Since Dellacecca came on board, progress at Sinai has been swift. The most noteworthy accomplishment thus far in her tenure has been the opening of Sinai’s crisis stabilization unit at its Holy Cross Hospital. The 24-hour outpatient observation unit is the first of its kind in the Chicagoland area. The program is designed to help facilitate getting patients in a psychiatric crisis out of the oftentimes chaotic environment of an emergency department and into a safe, therapeutic space where they can receive a rapid assessment and treatment. Patients can then be moved to a lower level of care.
The benefits of the crisis stabilization unit have been tangible. Prior to its July 2015 opening, psychiatric patients faced an emergency department wait time of 18 to 48 hours. Now, the wait is down to an average of just three hours, and 56% of patients are discharged to a lower level of care, reducing costs in the process.
The crisis stabilization unit at Holy Cross can serve up to 12 patients at a time and as of mid-June had served 914 patients in 2016. After its successful launch, the program will expand next spring, as Sinai opens a new larger unit that will increase capacity to 32 patients.
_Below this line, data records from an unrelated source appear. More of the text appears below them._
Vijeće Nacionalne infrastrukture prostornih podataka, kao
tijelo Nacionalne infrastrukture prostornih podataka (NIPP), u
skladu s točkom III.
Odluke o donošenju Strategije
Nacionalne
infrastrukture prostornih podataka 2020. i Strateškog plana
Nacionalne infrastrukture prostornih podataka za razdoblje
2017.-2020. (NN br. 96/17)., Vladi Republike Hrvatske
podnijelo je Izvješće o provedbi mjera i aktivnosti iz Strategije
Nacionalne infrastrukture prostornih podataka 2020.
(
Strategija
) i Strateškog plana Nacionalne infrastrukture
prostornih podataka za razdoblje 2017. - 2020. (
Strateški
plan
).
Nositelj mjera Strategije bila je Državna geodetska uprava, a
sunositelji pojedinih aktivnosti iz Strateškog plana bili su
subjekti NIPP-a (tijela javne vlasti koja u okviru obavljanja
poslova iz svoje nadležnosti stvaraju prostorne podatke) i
The $4 million project will take the program’s footprint from 1,800 square feet at Holy Cross to 13,000.
Future plans
Dellacecca and her department aren’t sitting back in the meantime, however. A $4 million, 24-bed inpatient unit at Holy Cross is slated to open in September. Plus, through a partnership between Sinai and Catholic Charities of the Archdiocese of Chicago, two programs are finding a home just across the street. In October 2014, Catholic Charities acquired the Sisters of St. Casimir Motherhouse property adjacent to Holy Cross. The building will be home to a Sinai community mental health center, which is slated for a July launch, and a 50-patient intensive outpatient program coming in the fall.
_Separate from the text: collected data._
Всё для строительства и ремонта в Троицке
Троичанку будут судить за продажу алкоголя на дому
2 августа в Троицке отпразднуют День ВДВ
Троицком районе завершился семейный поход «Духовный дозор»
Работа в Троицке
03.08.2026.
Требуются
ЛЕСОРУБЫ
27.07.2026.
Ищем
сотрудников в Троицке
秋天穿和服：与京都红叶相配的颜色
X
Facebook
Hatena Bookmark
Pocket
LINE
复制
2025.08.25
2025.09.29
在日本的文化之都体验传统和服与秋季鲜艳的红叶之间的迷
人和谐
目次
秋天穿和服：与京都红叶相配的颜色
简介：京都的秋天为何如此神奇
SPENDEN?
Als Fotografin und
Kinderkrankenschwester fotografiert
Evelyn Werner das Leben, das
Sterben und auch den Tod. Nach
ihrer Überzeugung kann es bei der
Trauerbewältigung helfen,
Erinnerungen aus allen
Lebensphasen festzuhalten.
Partnerships are a key component of Dellacecca’s vision. In addition to Sinai’s work with Catholic Charities, the hospital system is also collaborating with the Cook County Sheriff’s Department.
“Our goal is to create an entire continuum from housing and job training to intensive residential treatment for folks that are suffering from behavioral health,” she says. “We’re experts in some of that, but there are community partners that are experts in others.”
A nationally recognized partner will work with Sinai on an effort to integrate its behavioral health and primary care services over the next 18 months, with the official announcement coming soon, Dellacecca says.
Ultimately, Dellacecca says, a willingness to collaborate with other organizations—even competitors—can be the most effective way to achieve progress and better serve patients.
“We’re all in the business to help patients and help people get access to care,” Dellacecca says. “That’s why it’s so gratifying here at Sinai to be able to pull these partners in and say, ‘Let’s work together.’ There’s no point in trying to go down the same road separately.”